### [TASK DIRECTIONS]
Return, word for word, the lines of the listing below from the one with "beim Programmieren bessere" through the one with "von ChatGPT auf die Informatik, aber auch auf", and no other lines.
==== TASK INPUTS
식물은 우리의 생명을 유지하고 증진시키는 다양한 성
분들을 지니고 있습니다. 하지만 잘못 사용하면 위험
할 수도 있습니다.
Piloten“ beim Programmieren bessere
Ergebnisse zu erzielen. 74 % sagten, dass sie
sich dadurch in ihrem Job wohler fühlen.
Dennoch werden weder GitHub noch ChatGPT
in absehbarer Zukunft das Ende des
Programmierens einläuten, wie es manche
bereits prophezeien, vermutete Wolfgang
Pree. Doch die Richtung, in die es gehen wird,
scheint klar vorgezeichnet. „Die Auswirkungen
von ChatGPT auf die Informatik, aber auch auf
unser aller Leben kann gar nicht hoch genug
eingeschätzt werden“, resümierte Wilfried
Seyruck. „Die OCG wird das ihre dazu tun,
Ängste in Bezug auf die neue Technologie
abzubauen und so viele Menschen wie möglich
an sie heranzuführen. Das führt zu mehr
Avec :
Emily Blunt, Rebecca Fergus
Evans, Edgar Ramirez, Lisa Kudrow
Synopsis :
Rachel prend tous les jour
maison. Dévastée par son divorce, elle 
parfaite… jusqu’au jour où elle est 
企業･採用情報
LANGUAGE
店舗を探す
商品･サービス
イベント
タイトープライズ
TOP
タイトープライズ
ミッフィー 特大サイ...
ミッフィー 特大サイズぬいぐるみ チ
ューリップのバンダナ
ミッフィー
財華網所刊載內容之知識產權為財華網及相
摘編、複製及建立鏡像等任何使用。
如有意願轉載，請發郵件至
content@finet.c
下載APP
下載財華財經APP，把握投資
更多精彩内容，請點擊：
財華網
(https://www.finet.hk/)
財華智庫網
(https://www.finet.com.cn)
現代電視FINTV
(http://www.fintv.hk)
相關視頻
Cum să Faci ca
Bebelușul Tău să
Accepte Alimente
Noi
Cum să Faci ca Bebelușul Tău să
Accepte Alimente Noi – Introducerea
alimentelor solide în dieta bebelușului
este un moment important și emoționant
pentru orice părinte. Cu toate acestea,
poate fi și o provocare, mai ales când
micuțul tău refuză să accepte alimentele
========
==== TASK INPUTS
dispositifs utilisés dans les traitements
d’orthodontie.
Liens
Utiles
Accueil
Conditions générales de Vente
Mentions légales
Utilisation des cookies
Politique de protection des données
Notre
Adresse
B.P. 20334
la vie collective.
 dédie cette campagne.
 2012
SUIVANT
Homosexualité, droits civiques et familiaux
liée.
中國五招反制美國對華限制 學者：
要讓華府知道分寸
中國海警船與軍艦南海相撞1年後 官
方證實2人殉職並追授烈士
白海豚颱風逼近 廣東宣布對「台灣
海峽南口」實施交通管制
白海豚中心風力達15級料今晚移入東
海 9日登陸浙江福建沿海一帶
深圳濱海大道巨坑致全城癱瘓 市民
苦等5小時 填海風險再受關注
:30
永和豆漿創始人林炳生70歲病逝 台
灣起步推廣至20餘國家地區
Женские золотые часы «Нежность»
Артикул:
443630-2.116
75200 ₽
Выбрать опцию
========
### [WRITTEN RESPONSE]
Piloten“ beim Programmieren bessere
Ergebnisse zu erzielen. 74 % sagten, dass sie
sich dadurch in ihrem Job wohler fühlen.
Dennoch werden weder GitHub noch ChatGPT
in absehbarer Zukunft das Ende des
Programmierens einläuten, wie es manche
bereits prophezeien, vermutete Wolfgang
Pree. Doch die Richtung, in die es gehen wird,
scheint klar vorgezeichnet. „Die Auswirkungen
von ChatGPT auf die Informatik, aber auch auf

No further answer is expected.